[Stored data entries]
•••

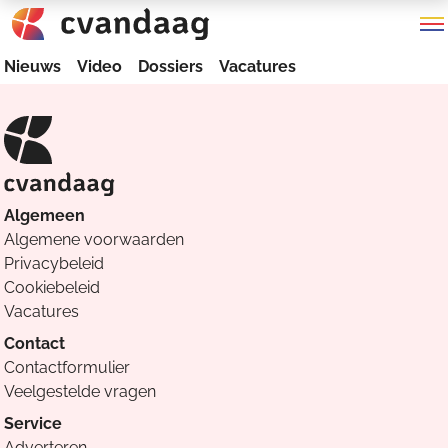
Nieuws
Video
Dossiers
Vacatures
Algemeen
Algemene voorwaarden
Privacybeleid
Cookiebeleid
Vacatures
Contact
Contactformulier
Veelgestelde vragen
Service
Adverteren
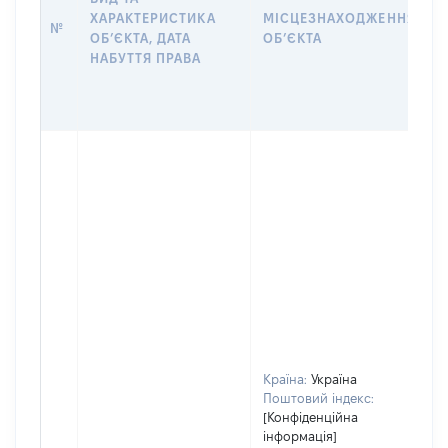
ХАРАКТЕРИСТИКА
МІСЦЕЗНАХОДЖЕННЯ
№
ОБʼЄКТА, ДАТА
ОБʼЄКТА
НАБУТТЯ ПРАВА
Країна:
Україна
Поштовий індекс:
[Конфіденційна
інформація]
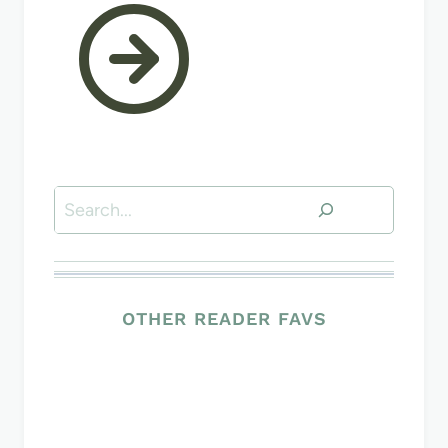
Search
OTHER READER FAVS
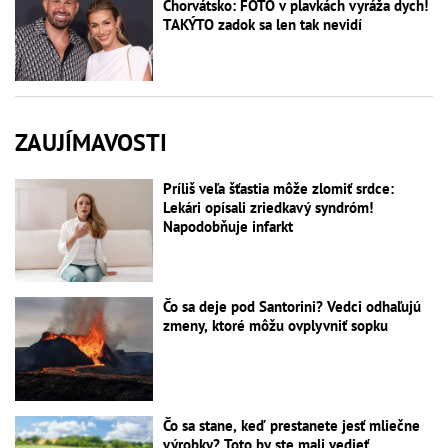
Chorvátsko: FOTO v plavkách vyráža dych!
TAKÝTO zadok sa len tak nevidí
ZAUJÍMAVOSTI
Príliš veľa šťastia môže zlomiť srdce:
Lekári opísali zriedkavý syndróm!
Napodobňuje infarkt
Čo sa deje pod Santorini? Vedci odhaľujú
zmeny, ktoré môžu ovplyvniť sopku
Čo sa stane, keď prestanete jesť mliečne
výrobky? Toto by ste mali vedieť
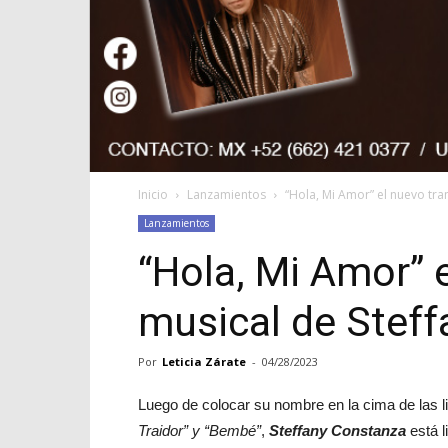
Inicio
Lanzamientos
“Hola, Mi Amor” el nuevo tr
Lanzamientos
“Hola, Mi Amor” 
musical de Stef
Por
Leticia Zárate
-
04/28/2023
Luego de colocar su nombre en la cima de las 
Traidor” y “Bembé”
,
Steffany Constanza
está l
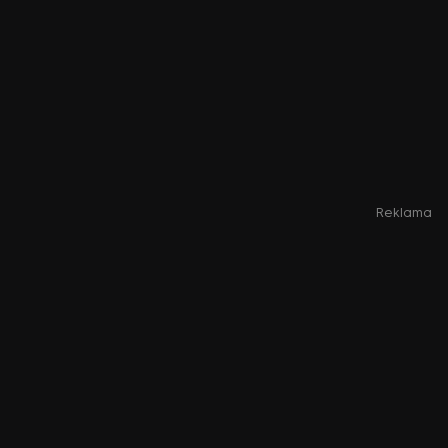
Reklama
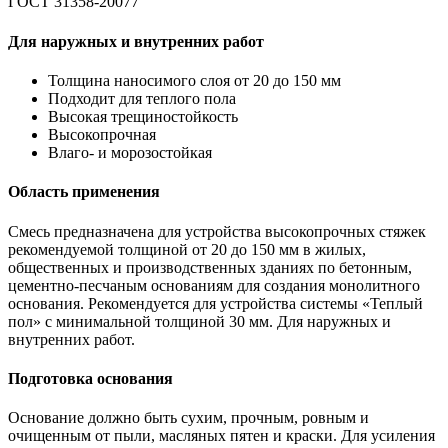
ГОСТ 31358-20077
Для наружных и внутренних работ
Толщина наносимого слоя от 20 до 150 мм
Подходит для теплого пола
Высокая трещиностойкость
Высокопрочная
Влаго- и морозостойкая
Область применения
Смесь предназначена для устройства высокопрочных стяжек
рекомендуемой толщиной от 20 до 150 мм в жилых,
общественных и производственных зданиях по бетонным,
цементно-песчаным основаниям для создания монолитного
основания. Рекомендуется для устройства системы «Теплый
пол» с минимальной толщиной 30 мм. Для наружных и
внутренних работ.
Подготовка основания
Основание должно быть сухим, прочным, ровным и
очищенным от пыли, масляных пятен и краски. Для усиления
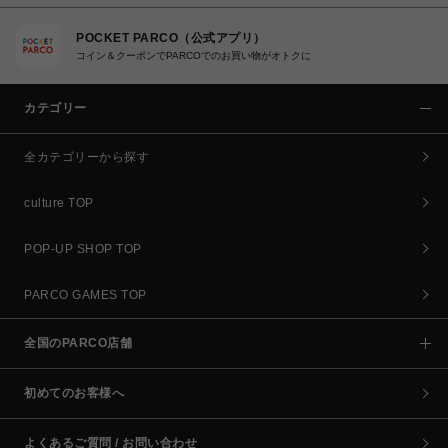
POCKET PARCO（公式アプリ）
コイン＆クーポンでPARCOでのお買い物がオトクに
カテゴリー
全カテゴリーから探す
culture TOP
POP-UP SHOP TOP
PARCO GAMES TOP
全国のPARCO店舗
初めてのお客様へ
よくあるご質問 / お問い合わせ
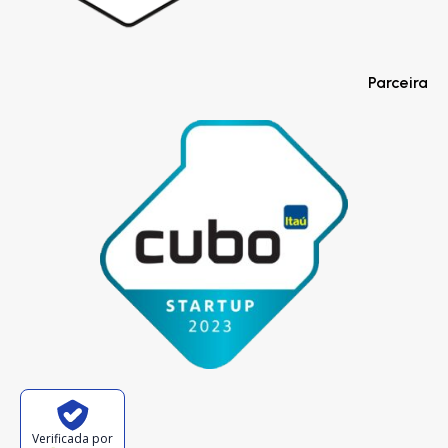
Parceira
Verificada por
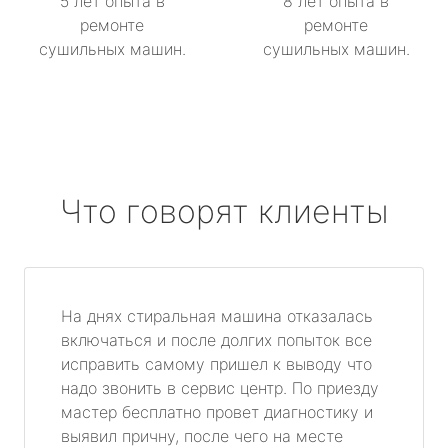
5 лет опыта в
8 лет опыта в
ремонте
ремонте
сушильных машин.
сушильных машин.
Что говорят клиенты
На днях стиральная машина отказалась
включаться и после долгих попыток все
исправить самому пришел к выводу что
надо звонить в сервис центр. По приезду
мастер бесплатно провет диагностику и
выявил причну, после чего на месте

•••

EXERCISE DETAILS
Wherever the word "толщиной" turns up in the records above, copy the line that holds it.

WRITTEN ANSWER
рекомендуемой толщиной от 20 до 150 мм в жилых,
пол» с минимальной толщиной 30 мм. Для наружных и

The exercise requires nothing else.